- **ACTIVITY**:
Reproduce the entries from their first line up to and including the line with "milovníci pečiva. Recepty". Leave out everything after it.

Start of EXCERPTED RECORDS

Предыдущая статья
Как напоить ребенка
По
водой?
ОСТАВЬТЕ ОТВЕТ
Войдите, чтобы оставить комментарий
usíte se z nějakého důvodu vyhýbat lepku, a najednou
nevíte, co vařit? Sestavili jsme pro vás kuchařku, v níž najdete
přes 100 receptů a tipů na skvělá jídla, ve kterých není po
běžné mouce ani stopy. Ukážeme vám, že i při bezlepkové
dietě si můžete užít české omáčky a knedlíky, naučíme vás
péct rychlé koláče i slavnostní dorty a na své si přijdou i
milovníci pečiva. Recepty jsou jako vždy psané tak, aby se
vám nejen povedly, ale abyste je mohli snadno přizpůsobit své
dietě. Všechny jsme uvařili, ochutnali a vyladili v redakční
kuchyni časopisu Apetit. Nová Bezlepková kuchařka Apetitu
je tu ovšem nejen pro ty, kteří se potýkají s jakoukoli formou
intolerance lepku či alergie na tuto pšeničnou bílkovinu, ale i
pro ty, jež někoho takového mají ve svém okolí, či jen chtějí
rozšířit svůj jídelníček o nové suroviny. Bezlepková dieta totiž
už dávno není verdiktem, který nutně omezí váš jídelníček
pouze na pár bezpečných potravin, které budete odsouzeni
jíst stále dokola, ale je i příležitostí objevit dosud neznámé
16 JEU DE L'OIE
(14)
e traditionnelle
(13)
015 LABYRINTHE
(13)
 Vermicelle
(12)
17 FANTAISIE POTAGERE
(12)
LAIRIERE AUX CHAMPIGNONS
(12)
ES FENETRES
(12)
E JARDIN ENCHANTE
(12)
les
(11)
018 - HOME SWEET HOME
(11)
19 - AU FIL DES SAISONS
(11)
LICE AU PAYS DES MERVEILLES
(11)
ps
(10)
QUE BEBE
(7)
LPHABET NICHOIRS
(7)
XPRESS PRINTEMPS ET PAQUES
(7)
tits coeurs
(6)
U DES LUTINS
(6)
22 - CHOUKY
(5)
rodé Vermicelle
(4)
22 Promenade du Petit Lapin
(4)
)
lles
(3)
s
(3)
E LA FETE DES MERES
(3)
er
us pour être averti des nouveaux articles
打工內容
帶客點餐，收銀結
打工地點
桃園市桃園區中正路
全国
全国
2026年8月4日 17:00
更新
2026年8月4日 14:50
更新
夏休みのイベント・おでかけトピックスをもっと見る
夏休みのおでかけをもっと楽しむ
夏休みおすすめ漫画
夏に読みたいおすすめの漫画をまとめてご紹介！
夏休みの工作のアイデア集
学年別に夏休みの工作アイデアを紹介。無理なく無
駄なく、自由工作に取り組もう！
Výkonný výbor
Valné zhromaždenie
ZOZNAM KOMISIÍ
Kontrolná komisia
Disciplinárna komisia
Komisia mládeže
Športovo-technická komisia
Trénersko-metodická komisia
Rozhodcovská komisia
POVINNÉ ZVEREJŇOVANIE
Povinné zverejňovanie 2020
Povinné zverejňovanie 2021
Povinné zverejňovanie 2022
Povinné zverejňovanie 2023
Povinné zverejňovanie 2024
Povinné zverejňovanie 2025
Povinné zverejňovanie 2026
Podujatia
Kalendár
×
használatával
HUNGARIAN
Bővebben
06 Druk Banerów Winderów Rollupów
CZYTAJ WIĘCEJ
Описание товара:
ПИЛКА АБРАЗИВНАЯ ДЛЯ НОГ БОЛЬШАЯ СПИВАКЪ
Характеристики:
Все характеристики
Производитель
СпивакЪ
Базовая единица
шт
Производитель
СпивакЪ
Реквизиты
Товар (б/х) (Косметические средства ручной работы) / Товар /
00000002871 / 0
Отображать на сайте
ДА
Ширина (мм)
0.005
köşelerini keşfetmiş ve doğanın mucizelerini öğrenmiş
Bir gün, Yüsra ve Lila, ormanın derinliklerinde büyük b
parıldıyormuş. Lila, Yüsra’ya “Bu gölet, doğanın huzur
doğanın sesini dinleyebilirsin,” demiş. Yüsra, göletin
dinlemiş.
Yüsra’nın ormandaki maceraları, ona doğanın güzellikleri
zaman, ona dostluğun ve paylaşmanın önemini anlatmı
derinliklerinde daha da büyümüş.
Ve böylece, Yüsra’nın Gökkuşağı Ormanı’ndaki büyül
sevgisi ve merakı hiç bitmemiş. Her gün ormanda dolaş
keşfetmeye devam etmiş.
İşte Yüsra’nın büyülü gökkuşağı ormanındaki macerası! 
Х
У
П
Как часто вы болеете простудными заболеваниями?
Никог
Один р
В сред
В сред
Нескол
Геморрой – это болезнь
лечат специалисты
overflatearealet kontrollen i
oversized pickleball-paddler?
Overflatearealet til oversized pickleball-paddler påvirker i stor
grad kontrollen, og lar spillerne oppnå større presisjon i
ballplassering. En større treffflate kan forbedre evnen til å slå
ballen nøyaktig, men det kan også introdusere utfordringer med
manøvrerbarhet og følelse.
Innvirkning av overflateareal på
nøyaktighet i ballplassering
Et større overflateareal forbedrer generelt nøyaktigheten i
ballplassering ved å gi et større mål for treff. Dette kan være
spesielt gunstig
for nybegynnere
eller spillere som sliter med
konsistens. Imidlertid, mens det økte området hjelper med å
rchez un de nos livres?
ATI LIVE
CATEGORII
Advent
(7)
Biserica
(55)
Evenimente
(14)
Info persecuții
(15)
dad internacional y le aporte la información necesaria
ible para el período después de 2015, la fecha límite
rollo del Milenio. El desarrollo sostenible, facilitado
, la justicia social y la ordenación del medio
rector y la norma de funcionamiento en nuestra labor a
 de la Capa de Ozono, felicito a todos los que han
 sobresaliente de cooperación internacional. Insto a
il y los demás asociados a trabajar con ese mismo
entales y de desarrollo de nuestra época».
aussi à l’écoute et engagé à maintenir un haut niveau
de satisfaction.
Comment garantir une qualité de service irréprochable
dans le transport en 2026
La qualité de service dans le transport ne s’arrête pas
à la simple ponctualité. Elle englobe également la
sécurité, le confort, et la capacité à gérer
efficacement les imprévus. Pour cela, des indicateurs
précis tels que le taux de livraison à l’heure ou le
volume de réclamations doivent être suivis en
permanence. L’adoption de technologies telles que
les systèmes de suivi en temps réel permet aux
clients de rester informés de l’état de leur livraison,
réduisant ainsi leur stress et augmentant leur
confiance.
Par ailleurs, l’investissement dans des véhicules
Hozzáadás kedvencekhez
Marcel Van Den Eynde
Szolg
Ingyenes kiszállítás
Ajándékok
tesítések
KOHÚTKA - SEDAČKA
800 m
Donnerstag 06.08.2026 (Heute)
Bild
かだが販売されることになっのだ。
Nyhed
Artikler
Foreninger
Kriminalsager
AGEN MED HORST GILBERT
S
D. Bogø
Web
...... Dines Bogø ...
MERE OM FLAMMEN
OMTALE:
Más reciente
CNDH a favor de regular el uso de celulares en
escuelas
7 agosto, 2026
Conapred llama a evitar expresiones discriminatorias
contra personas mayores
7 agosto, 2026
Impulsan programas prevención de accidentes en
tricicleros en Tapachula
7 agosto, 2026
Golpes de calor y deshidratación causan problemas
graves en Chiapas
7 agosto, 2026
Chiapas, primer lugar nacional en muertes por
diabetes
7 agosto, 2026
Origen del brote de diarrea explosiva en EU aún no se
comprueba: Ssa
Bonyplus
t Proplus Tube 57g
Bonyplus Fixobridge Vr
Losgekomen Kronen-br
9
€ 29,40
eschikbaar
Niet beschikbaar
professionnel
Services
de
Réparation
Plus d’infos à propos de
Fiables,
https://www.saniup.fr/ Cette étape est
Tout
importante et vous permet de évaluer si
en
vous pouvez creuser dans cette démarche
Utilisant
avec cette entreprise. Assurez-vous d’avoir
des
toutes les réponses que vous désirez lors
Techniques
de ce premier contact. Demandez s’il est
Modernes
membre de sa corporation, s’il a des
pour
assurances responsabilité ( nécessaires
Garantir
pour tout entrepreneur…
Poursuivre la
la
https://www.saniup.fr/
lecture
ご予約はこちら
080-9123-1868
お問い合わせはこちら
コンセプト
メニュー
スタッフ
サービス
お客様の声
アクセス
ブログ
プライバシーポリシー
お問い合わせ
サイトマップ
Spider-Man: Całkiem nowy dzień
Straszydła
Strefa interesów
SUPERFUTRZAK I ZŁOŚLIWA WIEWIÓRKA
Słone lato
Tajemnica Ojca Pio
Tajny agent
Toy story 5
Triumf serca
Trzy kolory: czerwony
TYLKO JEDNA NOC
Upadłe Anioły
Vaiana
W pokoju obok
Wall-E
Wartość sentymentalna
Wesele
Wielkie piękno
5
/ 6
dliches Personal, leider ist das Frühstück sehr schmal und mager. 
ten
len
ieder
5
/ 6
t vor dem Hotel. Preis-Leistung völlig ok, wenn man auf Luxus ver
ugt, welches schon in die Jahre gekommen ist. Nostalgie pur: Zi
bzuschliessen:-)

End of EXCERPTED RECORDS

- **ANSWER BELOW**:
Предыдущая статья
Как напоить ребенка
По
водой?
ОСТАВЬТЕ ОТВЕТ
Войдите, чтобы оставить комментарий
usíte se z nějakého důvodu vyhýbat lepku, a najednou
nevíte, co vařit? Sestavili jsme pro vás kuchařku, v níž najdete
přes 100 receptů a tipů na skvělá jídla, ve kterých není po
běžné mouce ani stopy. Ukážeme vám, že i při bezlepkové
dietě si můžete užít české omáčky a knedlíky, naučíme vás
péct rychlé koláče i slavnostní dorty a na své si přijdou i
milovníci pečiva. Recepty jsou jako vždy psané tak, aby se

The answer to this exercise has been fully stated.